Diabetic Neuropathy: Is Surgery An Option?
The surgical technique is beyond the scope of this article but involves the release of the common peroneal nerve at the neck of the fibula with release of the peroneal retinaculum in that region. The surgery also entails release of the deep peroneal nerve on the dorsum of the foot, including the extensor retinaculum over the nerve and transection of the extensor hallucis brevis tendon over the dorsum of the first metatarsal. The third nerve release involves the tibial nerve and its branches, including the medial, lateral plantar and calcaneal branches. Finally, one would perform an internal microvascular neurolysis of any scarred or fibrotic nerves in order to decompress internal fascicular compression on the nerve bundles as deemed necessary.
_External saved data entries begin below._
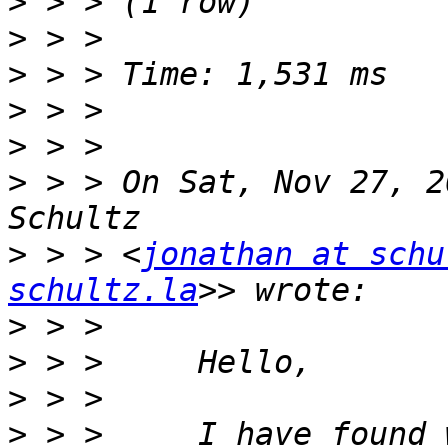
>
>
>
>
>
>
 > > On Sat, Nov 27, 2
>
 > > <
jonathan at schu
schultz.la
>
>
>
>
 > >     I have found 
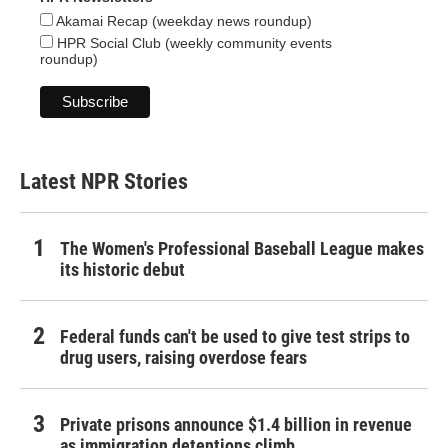
Akamai Recap (weekday news roundup)
HPR Social Club (weekly community events
roundup)
Latest NPR Stories
The Women's Professional Baseball League makes
its historic debut
Federal funds can't be used to give test strips to
drug users, raising overdose fears
Private prisons announce $1.4 billion in revenue
as immigration detentions climb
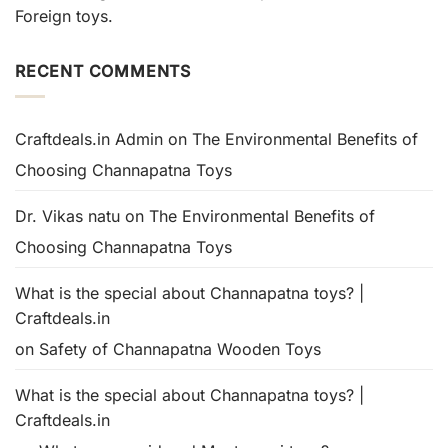
Foreign toys.
RECENT COMMENTS
Craftdeals.in Admin
on
The Environmental Benefits of
Choosing Channapatna Toys
Dr. Vikas natu
on
The Environmental Benefits of
Choosing Channapatna Toys
What is the special about Channapatna toys? |
Craftdeals.in
on
Safety of Channapatna Wooden Toys
What is the special about Channapatna toys? |
Craftdeals.in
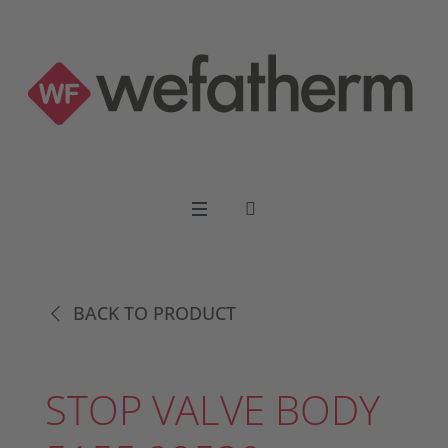
BACK TO PRODUCT
STOP VALVE BODY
It is not a very difficult process or surgery and the most difficult aspect is the tarsal tunnel region. There is also a rapid recovery process for the patient. One would emphasize no weightbearing or limited touchdown weightbearing for two to three weeks until removing the sutures. Patients may then progress to increased weightbearing, as tolerated, and physical therapy.
In terms of complications, one mostly sees superficial wound dehiscence, which clinicians can treat very easily with local wound care and antibiotic therapy. There may be some mild increase in tingling and pain at first as the nerve begins to hyperreact to decompression but this pain resolves over time.
Ensuring Appropriate Patient Selection
To put it simply, this surgery is not meant for every patient with diabetes. The results have shown that the success of the procedure is not age dependent and that, with proper patient selection, the procedure will help improve pain relief in most cases.
However, as I stated earlier, the initial problem was treatment of painful neuropathic legs. These patients cannot sleep at night, cannot walk well and often use multiple medications, including narcotics, to treat their pain. They are often young and would like to be more active.
As the results have been good in the painful cases, the pendulum on diabetic nerve entrapment is also swinging to the extreme and patients with no pain are being treated with decompression for sensation restoration. This is far more risky and often surgeons are dealing with a patient who has no true symptoms and is only worried about possible ulcer formation. Why not treat such a case with insoles, local foot care education and observation?
In most cases, including studies and results from Dr. Dellon, sensation restoration in a patient without pain is a 50-50 shot. In contrast, resolution of pain in cases of painful neuropathy is 80 percent successful when there is a positive Tinel’s sign of the nerve region. The results of sensation restoration on the average non-symptomatic patient with diabetes are not good enough for me to pursue.
That said, if there is a young patient with multiple previous ulcers, excellent circulation, a positive Tinel’s sign and no pain, I may discuss the surgical options and note that it may help prevent ulcer formation if the patient can feel pain.
However, my current protocol is far more selective. I reserve this procedure only for patients who have severe pain; no relief from pain with oral medications such as gabapentin or duloxetine HCl; excellent circulation; and multiple risk factors. In these cases, the results are far more predictable and the outcomes can change lives.
What really changed my mind about this procedure and the underlying philosophy behind diabetic neuropathy and sensation restoration is the fact that a large number of carpal tunnel and ulnar nerve transposition surgeries in the upper extremity are performed on patients with diabetes. Many of the hand surgeons I know at UCLA and in my community do not think twice about the idea of carpal tunnel surgery on a patient with diabetes, and often will state that carpal tunnel syndrome may be partly due to diabetes and its complications.